PROTECTION OF BIODIVERSITY
Biodiversity protection refers to the upliftment and management of biodiversity in order to obtain sustainable benefits for present and future generations. During the last century, loss of biodiversity has been increasingly noted. Due to human activities, in the recent age, species and ecosystems are threatened with destruction to an extent rarely seen in early Earth history. A species that no longer live in any ecosystem is generally known as extinct species. The stability of an ecosystem severely disturbs, the extinction of any single species of that ecosystem. Biologists pointed out that the global ecosystem would destroy if biodiversity lasts to be reduced at the same rate. Due to human actions, some species are at a risk to be extinct in near future, such species are termed endangered species.

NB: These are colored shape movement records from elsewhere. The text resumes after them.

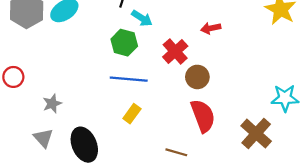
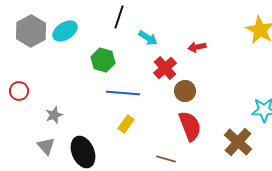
cyan arrow: (142, 18) -> (148, 38), moved
green hexagon: (124, 43) -> (103, 60), moved

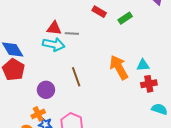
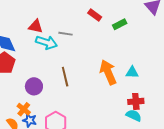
red triangle: (54, 28) -> (36, 26), moved
red cross: (149, 84) -> (136, 101), moved
cyan semicircle: (159, 109) -> (134, 115), moved
orange cross: (38, 114) -> (24, 109), turned -32

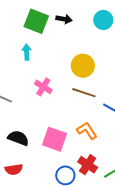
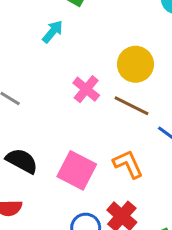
cyan arrow: (27, 52) -> (53, 32), turned 35
pink cross: (43, 87) -> (86, 89), moved

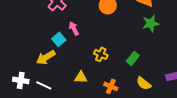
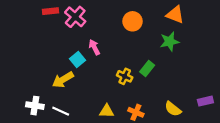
green star: (151, 23) -> (170, 42), moved
green rectangle: (133, 58) -> (147, 68), moved
yellow triangle: (81, 77) -> (107, 111), moved

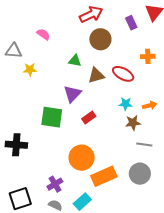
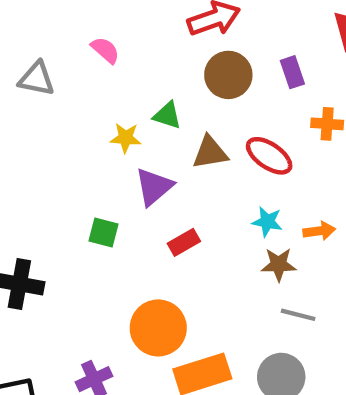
purple rectangle: (131, 23) -> (292, 72), moved
yellow star: (30, 69) -> (126, 138), moved
green square: (52, 117) -> (103, 233), size x0.6

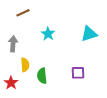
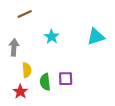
purple square: (78, 73) -> (66, 79), moved
red star: (11, 83) -> (20, 92), moved

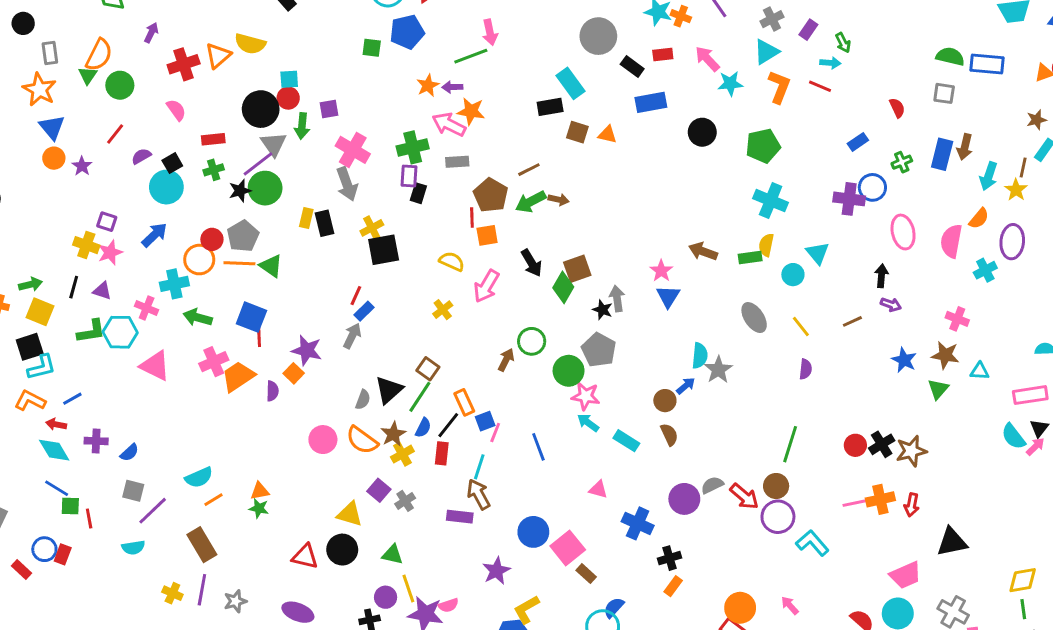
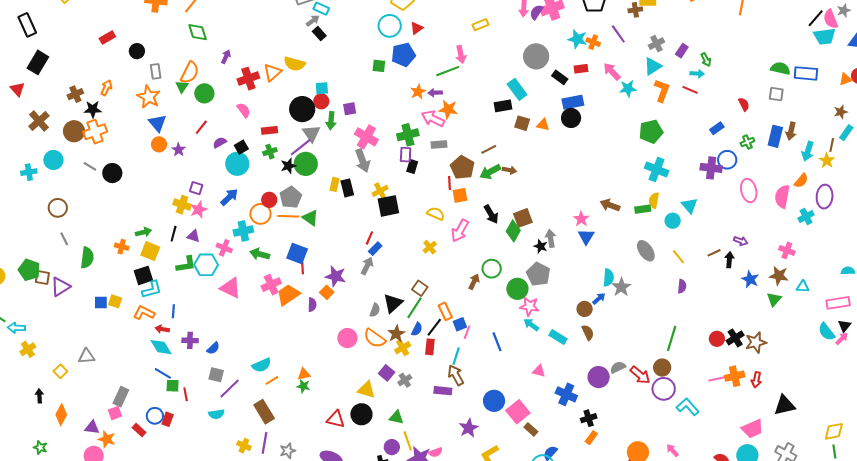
black circle: (702, 132) -> (571, 118), moved
black arrow: (881, 276) -> (729, 260), moved
blue line: (72, 399) -> (173, 311), turned -56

Biodiversity and its conservation methods
Biodiversity generally refers to the variability of life on earth. It can be protected or conserved in two ways:
- In-situ Conservation
- Ex-situ Conservation
In-situ Conservation: In-situ conservation of biodiversity is the conservation of species in their natural habitat. In this method, the natural ecosystem is maintained and protected. There are so many advantages of In-situ conservation. Following are some important benefits of In-situ conservation.
- It is a cost-effective and most convenient method of conserving biodiversity.
- A very large number of living organisms can be protected at the same time.
- Since the organisms are in their natural ecosystem, that is why they evolve better and easily adjust to different environmental conditions. Certain protected areas where In-situ conservation takes place including national parks, wildlife sanctuaries, and biosphere reserves.
Ex-situ Conservation: Ex-situ conservation involves the breeding and maintenance of endangered species in artificial ecosystems e.g. zoos, botanical gardens, gene banks, etc. There is less competition for food, water, light, and space among organisms. Ex-situ has the following advantages,
- The animals are provided with a longer time breeding activity
- Genetic techniques can be applied for the protection of endangered species.